- Born: Southgate, London
- Education: Westminster Kingsway College
- Culinary career
- Cooking style: Turkish-Cypriot fusion cuisine
- Current restaurant(s) Oklava; ;
- Previous restaurant(s) Kopapa; ;
- Television show(s) Great British Menu; ;

= Selin Kiazim =

British chef of Turkish Cypriot heritage

Selin Kiazim is a British chef of Turkish Cypriot heritage who owns and runs the restaurant Oklava in London. In 2017, she was one of the winners of the BBC Two television series Great British Menu.

==Career==
Selin Kiazim was brought up in Southgate, London, by her Turkish Cypriot immigrant parents. As a child, she would make frequent trips to Northern Cyprus to visit her grandparents, but did not wish to pursue a career in cooking. Kiazim initially wanted to pursue a career as an architect, but changed her mind after the completion of a foundation course in art and design. Instead, she trained in catering at Westminster Kingsway College where she earned her Professional Chef's Diploma in 2008.

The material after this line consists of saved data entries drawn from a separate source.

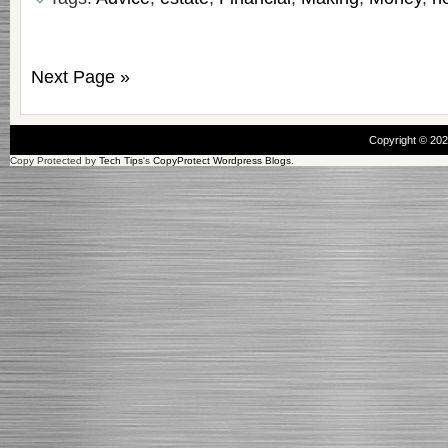
Next Page »
Copyright © 20
Copy Protected by
Tech Tips
's
CopyProtect Wordpress Blogs
.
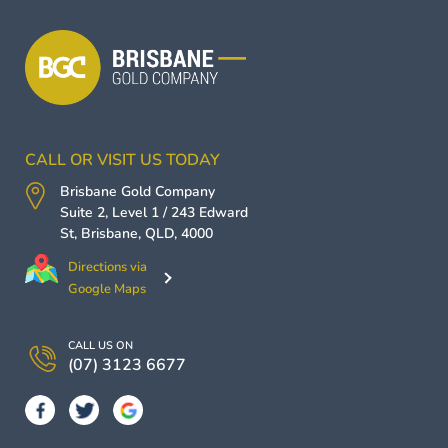
CALL OR VISIT US TODAY
Brisbane Gold Company
Suite 2, Level 1 / 243 Edward
St,
Brisbane
,
QLD
,
4000
Directions via
Google Maps
CALL US ON
(07) 3123 6677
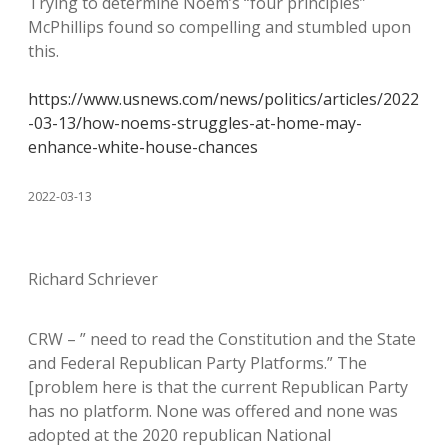
Trying to determine Noem’s “four principles”
McPhillips found so compelling and stumbled upon
this.
https://www.usnews.com/news/politics/articles/2022
-03-13/how-noems-struggles-at-home-may-
enhance-white-house-chances
2022-03-13
Richard Schriever
CRW – ” need to read the Constitution and the State
and Federal Republican Party Platforms.” The
[problem here is that the current Republican Party
has no platform. None was offered and none was
adopted at the 2020 republican National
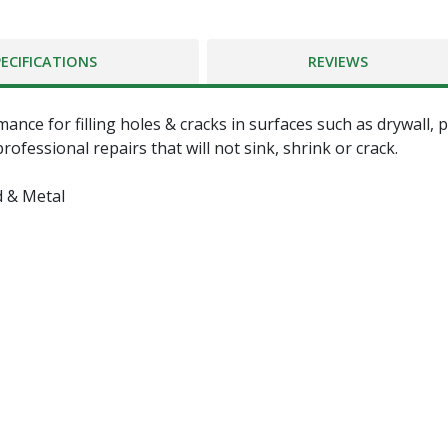
PECIFICATIONS
REVIEWS
e for filling holes & cracks in surfaces such as drywall, pla
ofessional repairs that will not sink, shrink or crack.
d & Metal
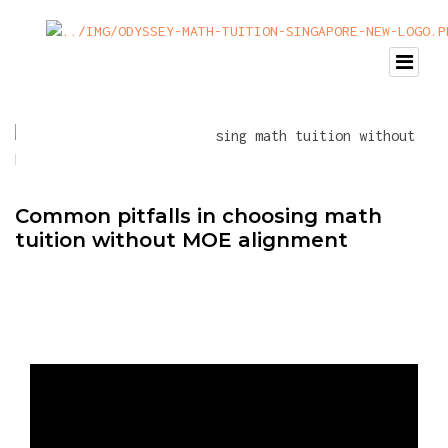
Common pitfalls in choosing math
tuition without MOE alignment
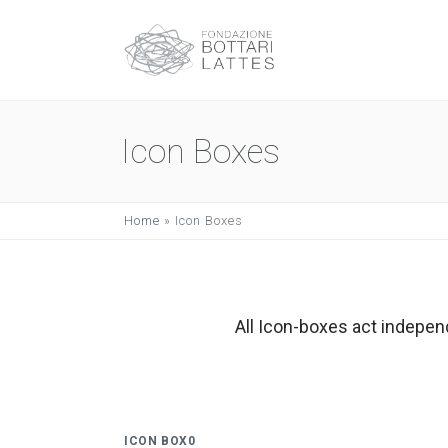
Icon Boxes
Home
»
Icon Boxes
All Icon-boxes act indepen
ICON BOX0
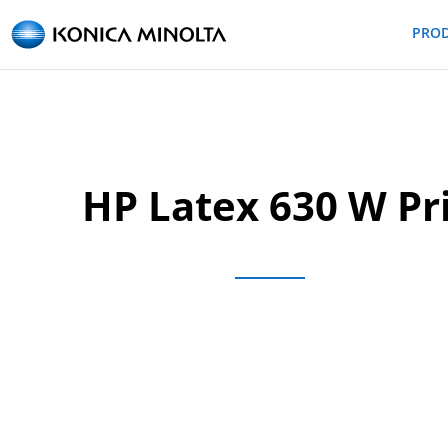
PRO
HP Latex 630 W Pri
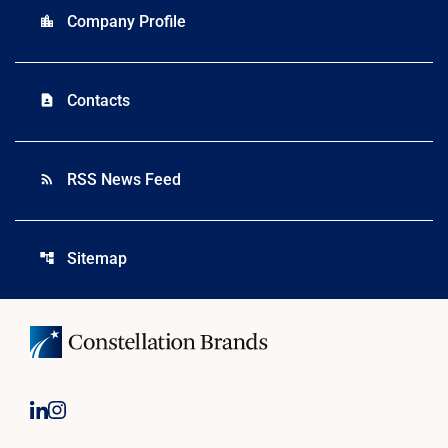
Company Profile
location_city
Contacts
contact_page
RSS News Feed
rss_feed
Sitemap
account_tree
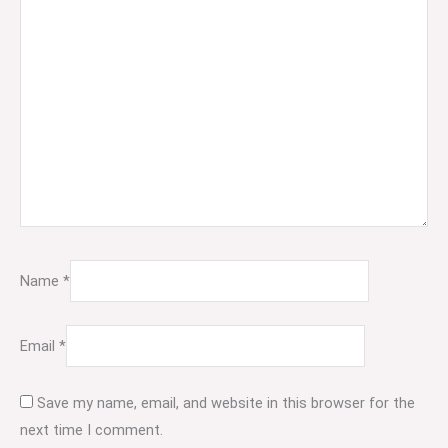
Name
*
Email
*
Save my name, email, and website in this browser for the
next time I comment.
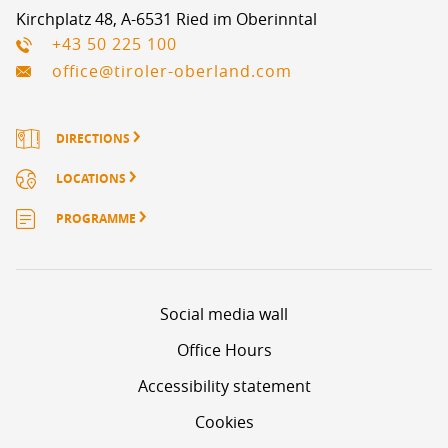
Kirchplatz 48, A-6531 Ried im Oberinntal
+43 50 225 100
office@tiroler-oberland.com
DIRECTIONS
LOCATIONS
PROGRAMME
Social media wall
Office Hours
Accessibility statement
Cookies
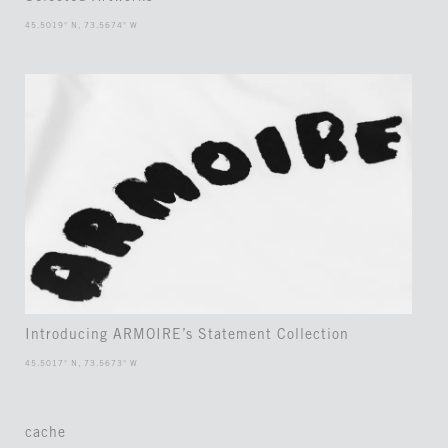
45.5019° N, 73.5674° W
Introducing ARMOIRE’s Statement Collection
45.5017° N, 73.5673° W
cache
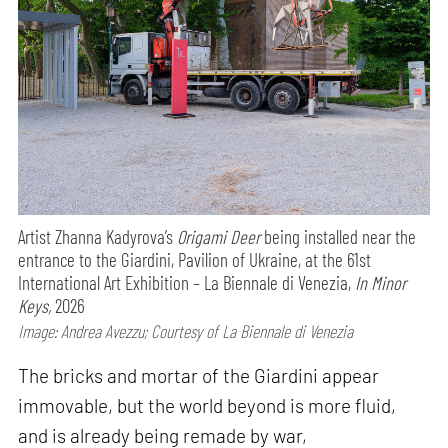
Artist Zhanna Kadyrova’s
Origami Deer
being installed near the
entrance to the Giardini, Pavilion of Ukraine, at the 61st
International Art Exhibition – La Biennale di Venezia,
In Minor
Keys,
2026
Image: Andrea Avezzu; Courtesy of La Biennale di Venezia
The bricks and mortar of the Giardini appear
immovable, but the world beyond is more fluid,
and is already being remade by war,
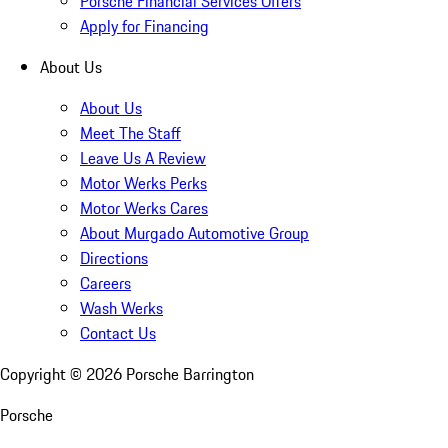
Porsche Financial Services Offers
Apply for Financing
About Us
About Us
Meet The Staff
Leave Us A Review
Motor Werks Perks
Motor Werks Cares
About Murgado Automotive Group
Directions
Careers
Wash Werks
Contact Us
Copyright ©
2026
Porsche Barrington
Porsche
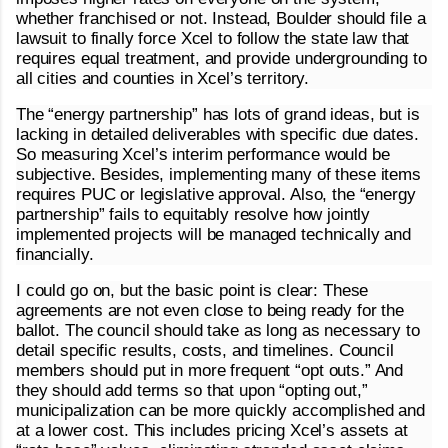
whether franchised or not. Instead, Boulder should file a
lawsuit to finally force Xcel to follow the state law that
requires equal treatment, and provide undergrounding to
all cities and counties in Xcel’s territory.
The “energy partnership” has lots of grand ideas, but is
lacking in detailed deliverables with specific due dates.
So measuring Xcel’s interim performance would be
subjective. Besides, implementing many of these items
requires PUC or legislative approval. Also, the “energy
partnership” fails to equitably resolve how jointly
implemented projects will be managed technically and
financially.
I could go on, but the basic point is clear: These
agreements are not even close to being ready for the
ballot. The council should take as long as necessary to
detail specific results, costs, and timelines. Council
members should put in more frequent “opt outs.” And
they should add terms so that upon “opting out,”
municipalization can be more quickly accomplished and
at a lower cost. This includes pricing Xcel’s assets at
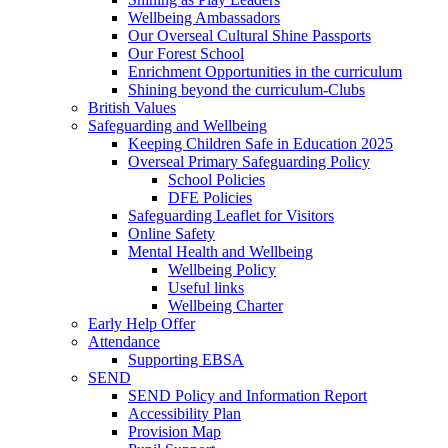
Wellbeing Ambassadors
Our Overseal Cultural Shine Passports
Our Forest School
Enrichment Opportunities in the curriculum
Shining beyond the curriculum-Clubs
British Values
Safeguarding and Wellbeing
Keeping Children Safe in Education 2025
Overseal Primary Safeguarding Policy
School Policies
DFE Policies
Safeguarding Leaflet for Visitors
Online Safety
Mental Health and Wellbeing
Wellbeing Policy
Useful links
Wellbeing Charter
Early Help Offer
Attendance
Supporting EBSA
SEND
SEND Policy and Information Report
Accessibility Plan
Provision Map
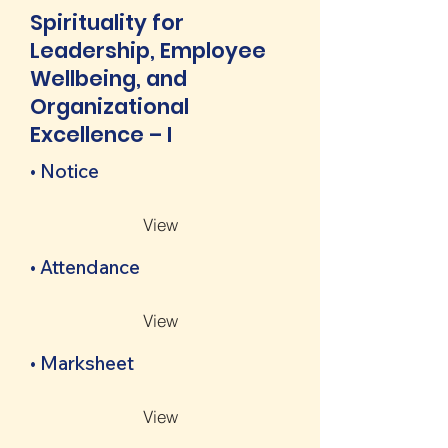
Spirituality for
Leadership, Employee
Wellbeing, and
Organizational
Excellence – I
• Notice
View
• Attendance
View
• Marksheet
View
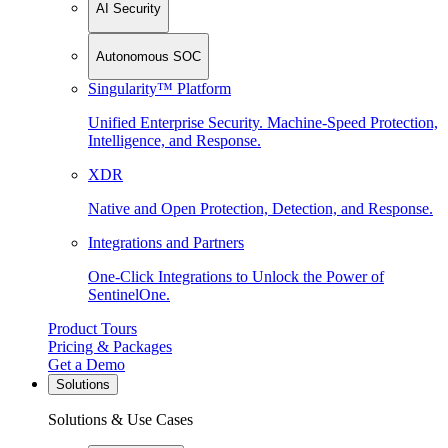
AI Security
Autonomous SOC
Singularity™ Platform
Unified Enterprise Security. Machine-Speed Protection,
Intelligence, and Response.
XDR
Native and Open Protection, Detection, and Response.
Integrations and Partners
One-Click Integrations to Unlock the Power of
SentinelOne.
Product Tours
Pricing & Packages
Get a Demo
Solutions
Solutions & Use Cases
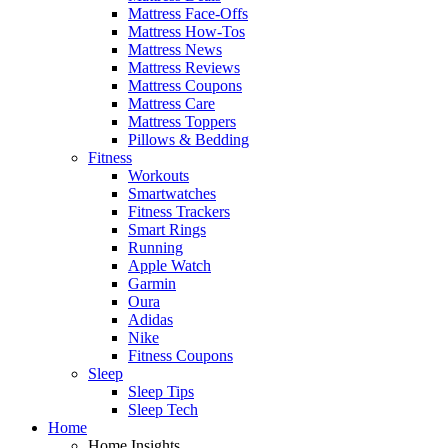
Mattress Face-Offs
Mattress How-Tos
Mattress News
Mattress Reviews
Mattress Coupons
Mattress Care
Mattress Toppers
Pillows & Bedding
Fitness
Workouts
Smartwatches
Fitness Trackers
Smart Rings
Running
Apple Watch
Garmin
Oura
Adidas
Nike
Fitness Coupons
Sleep
Sleep Tips
Sleep Tech
Home
Home Insights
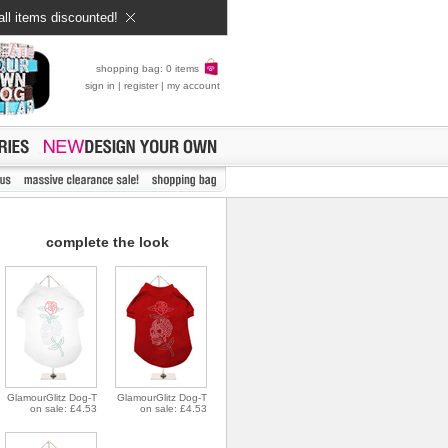
all items discounted!
shopping bag: 0 items
sign in
|
register
|
my account
complete the look
GlamourGlitz Dog-T
GlamourGlitz Dog-T
on sale: £4.53
on sale: £4.53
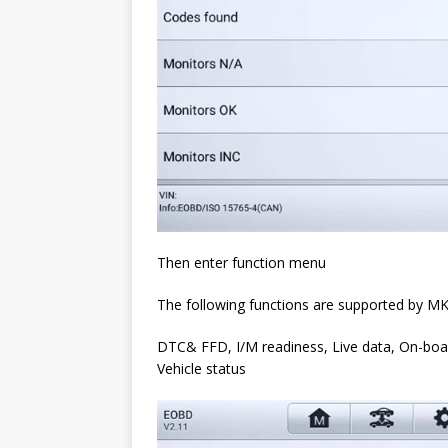
Then enter function menu
The following functions are supported by M
DTC& FFD, I/M readiness, Live data, On-boa
Vehicle status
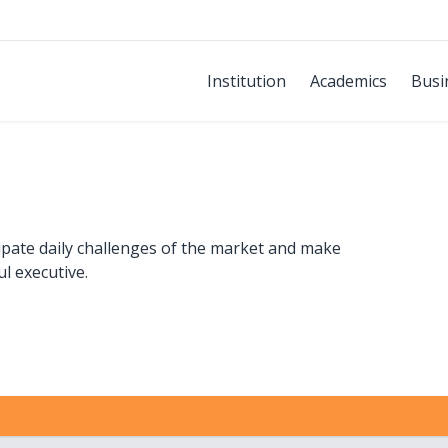
Institution
Academics
Busi
cipate daily challenges of the market and make
ul executive.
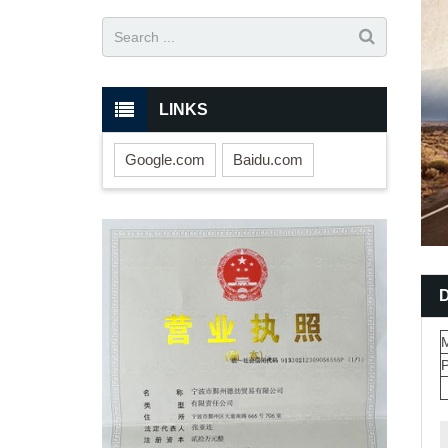
LINKS
Google.com
Baidu.com
M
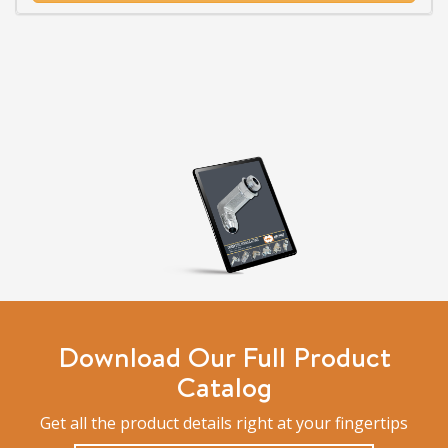
Download Our Full Product
Catalog
Get all the product details right at your fingertips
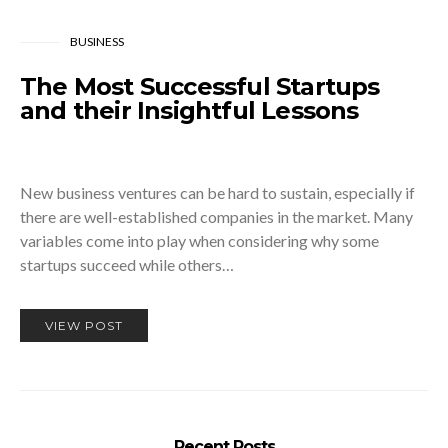
BUSINESS
The Most Successful Startups
and their Insightful Lessons
New business ventures can be hard to sustain, especially if
there are well-established companies in the market. Many
variables come into play when considering why some
startups succeed while others…
VIEW POST
Recent Posts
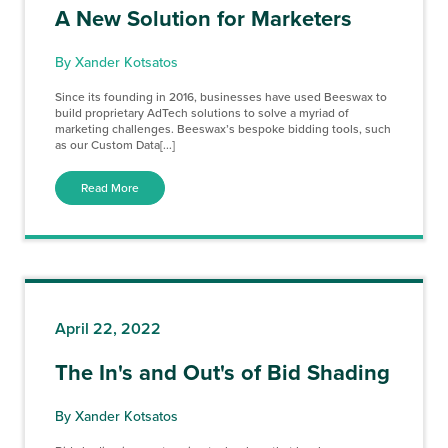
A New Solution for Marketers
By Xander Kotsatos
Since its founding in 2016, businesses have used Beeswax to
build proprietary AdTech solutions to solve a myriad of
marketing challenges. Beeswax’s bespoke bidding tools, such
as our Custom Data[...]
Read More
April 22, 2022
The In's and Out's of Bid Shading
By Xander Kotsatos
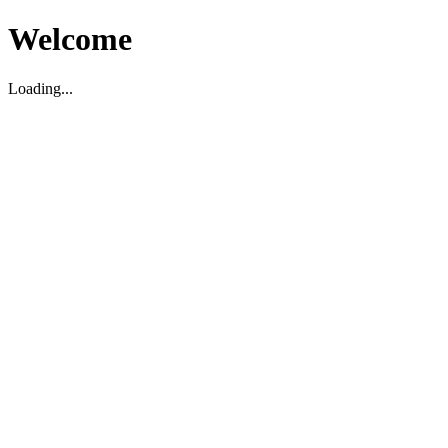
Welcome
Loading...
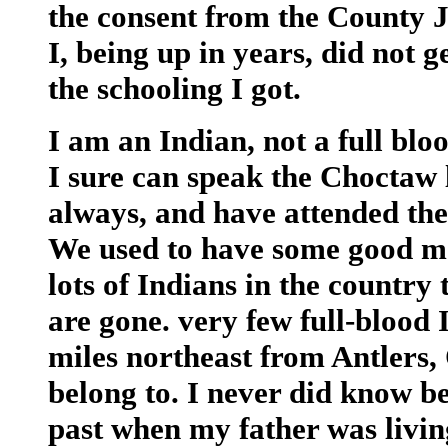
the consent from the County J
I, being up in years, did not g
the schooling I got.
I am an Indian, not a full blo
I sure can speak the Choctaw l
always, and have attended the
We used to have some good mee
lots of Indians in the country
are gone. very few full-blood 
miles northeast from Antlers,
belong to. I never did know be
past when my father was livin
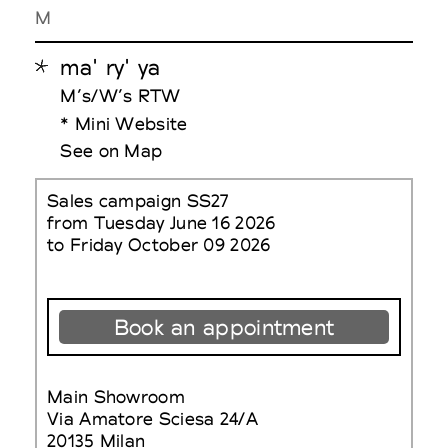
M
ma' ry' ya
M’s/W’s RTW
* Mini Website
See on Map
Sales campaign SS27
from Tuesday June 16 2026
to Friday October 09 2026
Book an appointment
Main Showroom
Via Amatore Sciesa 24/A
20135 Milan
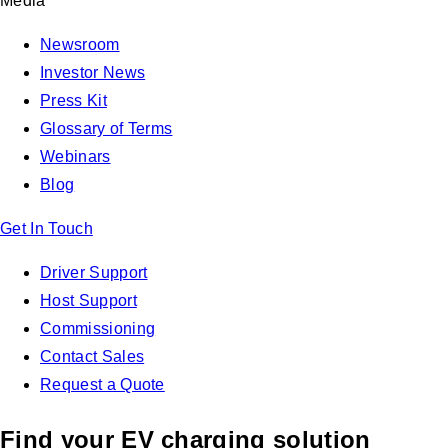
Media
Newsroom
Investor News
Press Kit
Glossary of Terms
Webinars
Blog
Get In Touch
Driver Support
Host Support
Commissioning
Contact Sales
Request a Quote
Find your EV charging solution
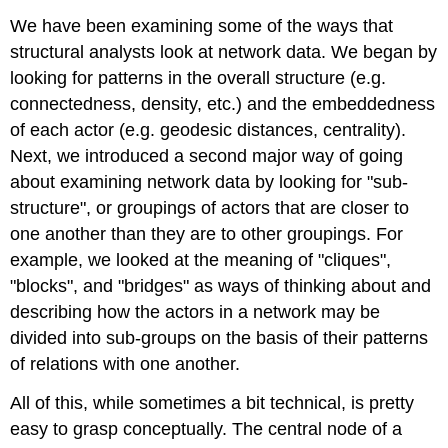
We have been examining some of the ways that
structural analysts look at network data. We began by
looking for patterns in the overall structure (e.g.
connectedness, density, etc.) and the embeddedness
of each actor (e.g. geodesic distances, centrality).
Next, we introduced a second major way of going
about examining network data by looking for "sub-
structure", or groupings of actors that are closer to
one another than they are to other groupings. For
example, we looked at the meaning of "cliques",
"blocks", and "bridges" as ways of thinking about and
describing how the actors in a network may be
divided into sub-groups on the basis of their patterns
of relations with one another.
All of this, while sometimes a bit technical, is pretty
easy to grasp conceptually. The central node of a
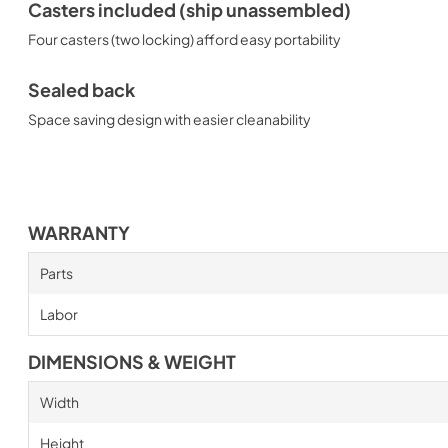
Casters included (ship unassembled)
Four casters (two locking) afford easy portability
Sealed back
Space saving design with easier cleanability
WARRANTY
Parts
Labor
DIMENSIONS & WEIGHT
Width
Height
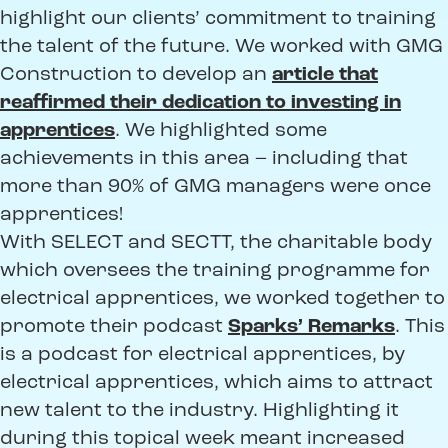
highlight our clients’ commitment to training
the talent of the future. We worked with GMG
Construction to develop an
article that
reaffirmed their dedication to investing in
apprentices
. We highlighted some
achievements in this area – including that
more than 90% of GMG managers were once
apprentices!
With SELECT and SECTT, the charitable body
which oversees the training programme for
electrical apprentices, we worked together to
promote their podcast
Sparks’ Remarks
. This
is a podcast for electrical apprentices, by
electrical apprentices, which aims to attract
new talent to the industry. Highlighting it
during this topical week meant increased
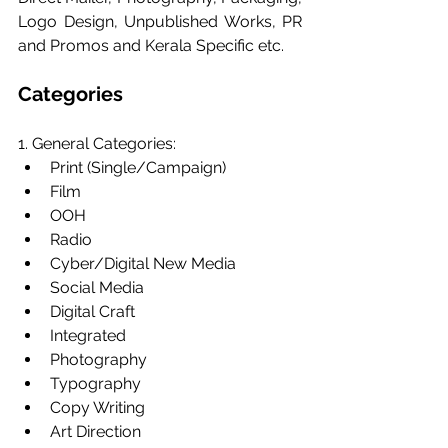
Logo Design, Unpublished Works, PR 
and Promos and Kerala Specific etc.
Categories
1. General Categories:
Print (Single/Campaign)
Film
OOH
Radio
Cyber/Digital New Media
Social Media
Digital Craft
Integrated
Photography
Typography
Copy Writing
Art Direction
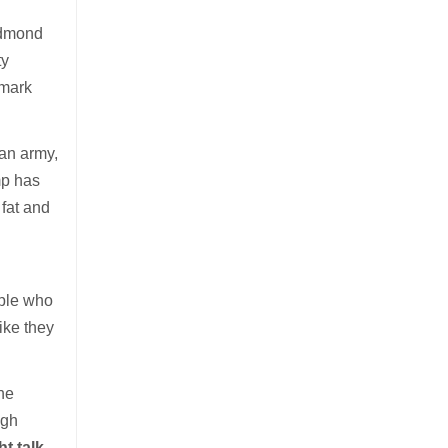
Edmond
ty
 mark
can army,
mp has
fat and
ople who
ike they
he
ugh
t talk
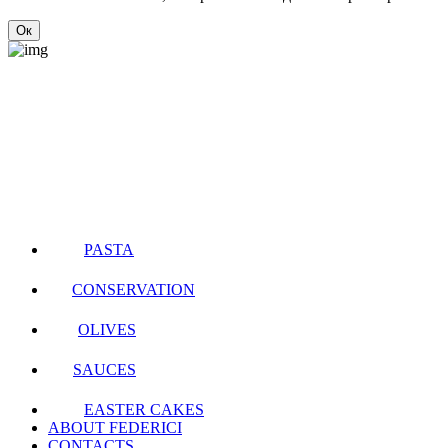
Ок
PASTA
CONSERVATION
OLIVES
SAUCES
EASTER CAKES
ABOUT FEDERICI
CONTACTS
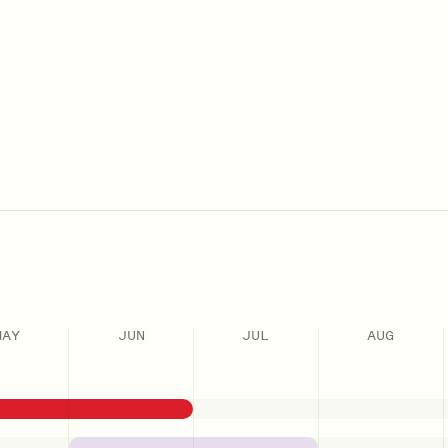
MAY
JUN
JUL
AUG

She began working with chef Peter Gordon after she won the 2007 UK-NZ Culinary Challenge. He initially employed her at his Marylebone-based restaurant The Providores and Tapa Room in 2007, before she became head chef at his Kopapa restaurant.

After running a series of pop-up restaurants and residencies, which received highly positive reviews from food critics such as Giles Coren, Kiazim opened her own restaurant, Oklava, in October 2015, located in the Moorgate area of London. The restaurant serves Turkish-Cypriot cuisine, with fusion elements and features a completely Turkish wine list.

In 2017, she competed in the BBC Two television series Great British Menu to create a dish to celebrate 140 years of The Championships, Wimbledon. After beating two other chefs in the qualifying round, she competed in the final. However, in the initial round, her dessert scored the lowest mark, resulting in her making an entirely new dish for the final round. Kiazim made it to the last two chefs for the main course, but was not selected, however, her dessert course was chosen in the final as a banquet dish. She released her first cook book that year, entitled Oklava: Recipes from a Turkish-Cypriot Kitchen. The Council of Turkish Cypriot Associations in Britain named her the Best Champion of Turkish Cypriot Culture 2017 (female).